- _Exercise_: What lines of the material hold the string "filtration"? Pull each of them out.

..........

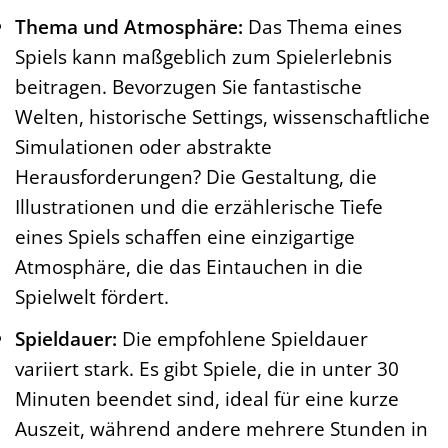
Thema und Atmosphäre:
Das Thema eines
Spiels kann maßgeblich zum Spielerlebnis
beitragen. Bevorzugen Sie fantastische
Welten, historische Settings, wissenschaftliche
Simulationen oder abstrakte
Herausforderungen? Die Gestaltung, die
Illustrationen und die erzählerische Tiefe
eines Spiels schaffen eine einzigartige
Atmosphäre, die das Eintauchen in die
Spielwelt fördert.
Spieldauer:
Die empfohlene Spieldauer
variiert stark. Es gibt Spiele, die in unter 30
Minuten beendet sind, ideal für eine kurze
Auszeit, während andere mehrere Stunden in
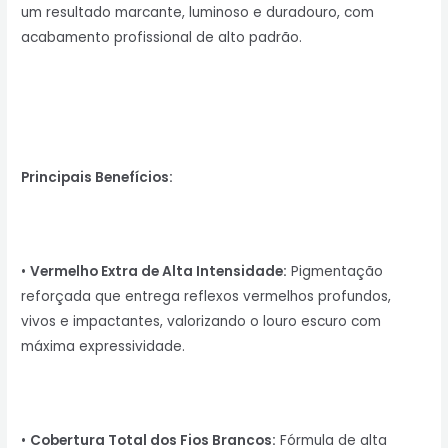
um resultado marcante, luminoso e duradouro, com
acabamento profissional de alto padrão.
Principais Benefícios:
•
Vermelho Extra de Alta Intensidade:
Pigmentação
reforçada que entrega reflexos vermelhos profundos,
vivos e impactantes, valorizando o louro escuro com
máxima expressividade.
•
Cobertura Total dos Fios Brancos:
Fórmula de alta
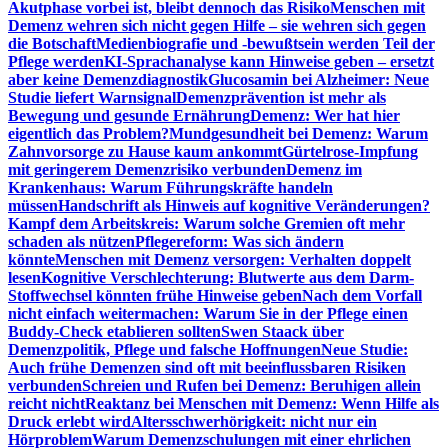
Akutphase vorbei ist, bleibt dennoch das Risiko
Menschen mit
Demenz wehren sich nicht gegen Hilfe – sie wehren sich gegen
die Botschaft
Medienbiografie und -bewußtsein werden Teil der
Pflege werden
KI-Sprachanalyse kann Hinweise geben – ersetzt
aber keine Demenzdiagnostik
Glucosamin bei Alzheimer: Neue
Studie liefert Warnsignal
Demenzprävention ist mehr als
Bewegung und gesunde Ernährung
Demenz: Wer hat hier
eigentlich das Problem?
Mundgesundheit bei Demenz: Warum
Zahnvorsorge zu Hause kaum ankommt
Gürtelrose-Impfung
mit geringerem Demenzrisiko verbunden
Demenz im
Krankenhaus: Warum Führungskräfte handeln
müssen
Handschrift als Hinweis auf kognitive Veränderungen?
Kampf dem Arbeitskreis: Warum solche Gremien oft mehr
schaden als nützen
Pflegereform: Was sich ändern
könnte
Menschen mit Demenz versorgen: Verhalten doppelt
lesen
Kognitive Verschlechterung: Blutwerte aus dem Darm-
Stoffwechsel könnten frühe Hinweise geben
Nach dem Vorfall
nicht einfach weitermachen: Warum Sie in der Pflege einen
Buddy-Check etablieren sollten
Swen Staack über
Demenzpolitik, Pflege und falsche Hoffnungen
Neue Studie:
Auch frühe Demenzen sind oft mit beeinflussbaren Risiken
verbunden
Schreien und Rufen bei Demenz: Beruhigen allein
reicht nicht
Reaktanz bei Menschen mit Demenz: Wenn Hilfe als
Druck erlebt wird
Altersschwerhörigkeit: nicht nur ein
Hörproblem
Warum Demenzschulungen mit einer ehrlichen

..........

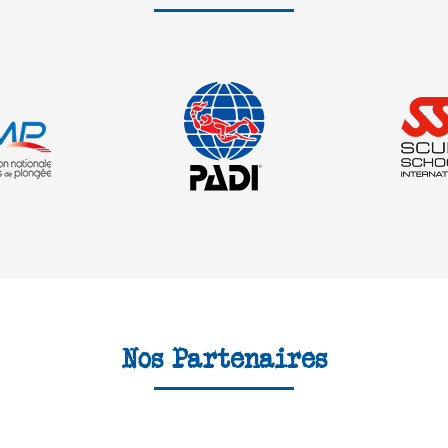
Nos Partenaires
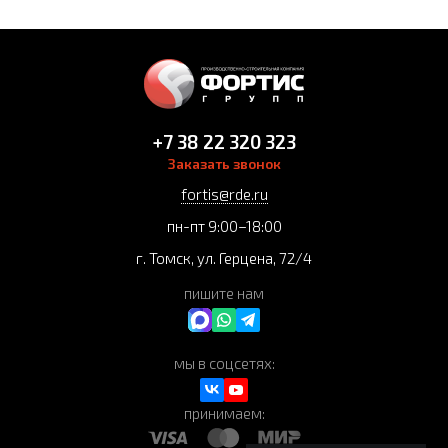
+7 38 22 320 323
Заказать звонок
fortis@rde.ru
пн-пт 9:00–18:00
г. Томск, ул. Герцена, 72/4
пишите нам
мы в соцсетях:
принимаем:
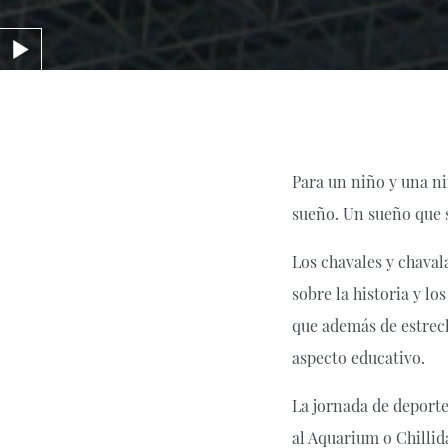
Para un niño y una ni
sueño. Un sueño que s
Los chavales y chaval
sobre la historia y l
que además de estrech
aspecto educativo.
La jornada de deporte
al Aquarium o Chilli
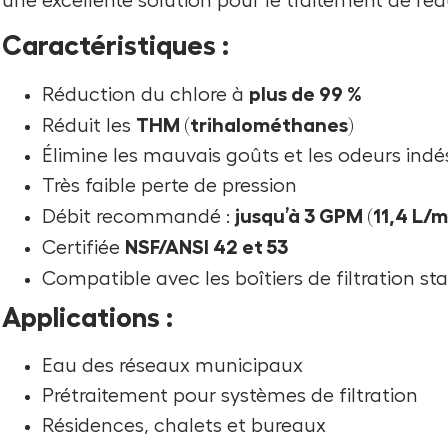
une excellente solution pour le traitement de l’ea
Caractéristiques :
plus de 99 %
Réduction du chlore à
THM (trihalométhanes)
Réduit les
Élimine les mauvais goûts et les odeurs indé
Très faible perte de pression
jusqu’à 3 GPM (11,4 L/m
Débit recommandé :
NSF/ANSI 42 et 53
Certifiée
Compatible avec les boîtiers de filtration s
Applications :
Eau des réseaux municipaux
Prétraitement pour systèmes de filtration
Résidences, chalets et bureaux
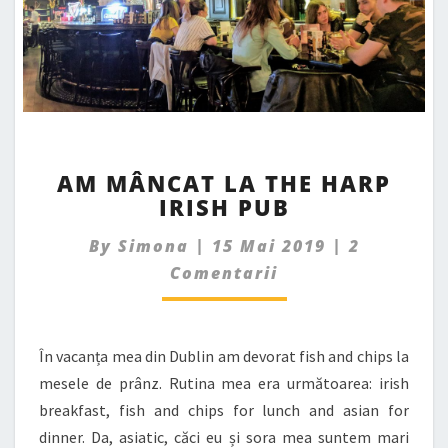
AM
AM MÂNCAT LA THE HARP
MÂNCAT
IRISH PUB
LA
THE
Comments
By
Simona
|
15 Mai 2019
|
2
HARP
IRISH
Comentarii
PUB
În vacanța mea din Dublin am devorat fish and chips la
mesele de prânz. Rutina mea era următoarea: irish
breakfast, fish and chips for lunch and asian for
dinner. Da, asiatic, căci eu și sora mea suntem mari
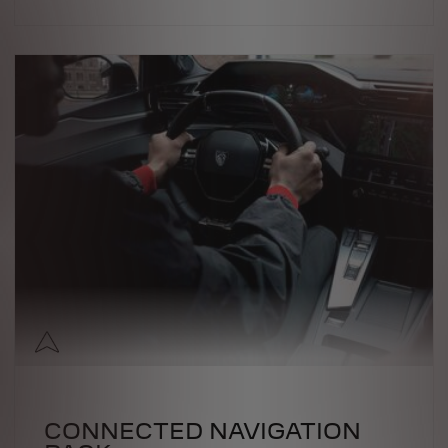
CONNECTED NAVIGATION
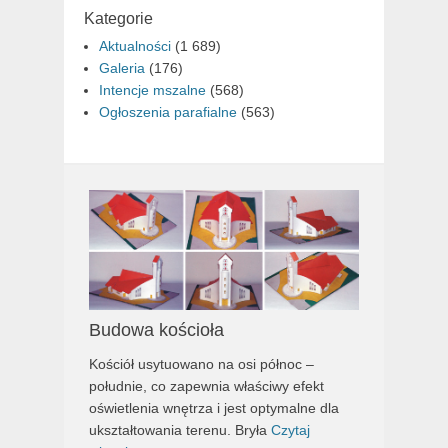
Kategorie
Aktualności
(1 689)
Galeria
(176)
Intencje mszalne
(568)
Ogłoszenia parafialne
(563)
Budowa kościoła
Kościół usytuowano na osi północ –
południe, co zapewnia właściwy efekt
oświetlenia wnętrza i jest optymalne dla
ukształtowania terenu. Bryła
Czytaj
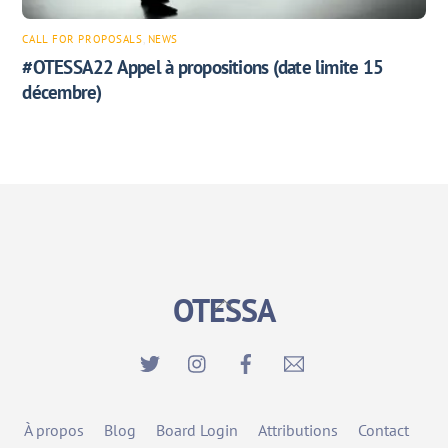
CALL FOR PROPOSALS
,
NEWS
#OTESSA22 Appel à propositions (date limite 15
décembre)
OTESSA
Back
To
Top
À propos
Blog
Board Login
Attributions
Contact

..........

- _Result below_:
Compatible avec les boîtiers de filtration s
Prétraitement pour systèmes de filtration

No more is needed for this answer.